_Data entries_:
━━━━━━━━━━━━━━━━━━━━

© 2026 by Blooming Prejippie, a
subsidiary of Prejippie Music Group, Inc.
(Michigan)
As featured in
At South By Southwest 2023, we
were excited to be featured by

━━━━━━━━━━━━━━━━━━━━

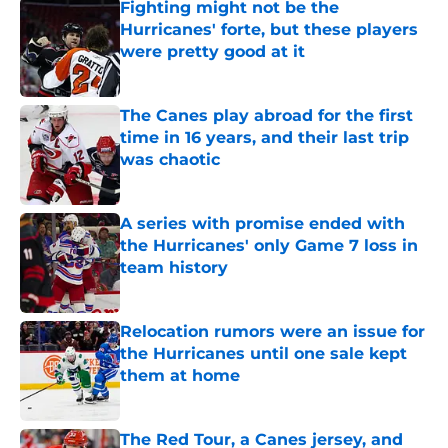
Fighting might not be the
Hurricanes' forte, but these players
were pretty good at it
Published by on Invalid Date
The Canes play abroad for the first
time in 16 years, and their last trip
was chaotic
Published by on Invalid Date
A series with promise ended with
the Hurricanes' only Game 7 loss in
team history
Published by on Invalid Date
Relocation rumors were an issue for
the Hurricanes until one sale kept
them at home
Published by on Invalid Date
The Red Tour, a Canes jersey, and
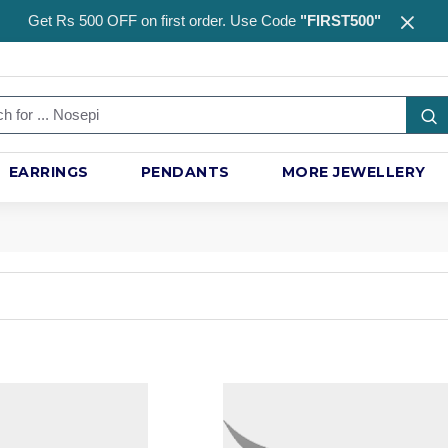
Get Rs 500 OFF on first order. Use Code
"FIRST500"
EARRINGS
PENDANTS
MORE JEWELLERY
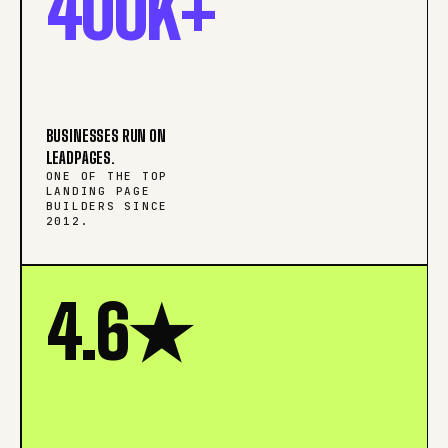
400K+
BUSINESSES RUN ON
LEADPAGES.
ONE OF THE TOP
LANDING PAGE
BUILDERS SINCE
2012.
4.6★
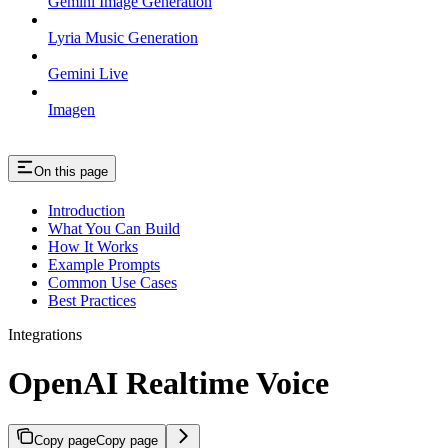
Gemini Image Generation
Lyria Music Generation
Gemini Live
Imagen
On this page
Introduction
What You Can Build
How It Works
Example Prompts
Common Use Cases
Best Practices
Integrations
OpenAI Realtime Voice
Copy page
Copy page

━━━━━━━━━━━━━━━━━━━━

_Brief_:
Across the data, pull every line containing the string "were".

_Answer to this problem_:
were excited to be featured by
were pretty good at it
Relocation rumors were an issue for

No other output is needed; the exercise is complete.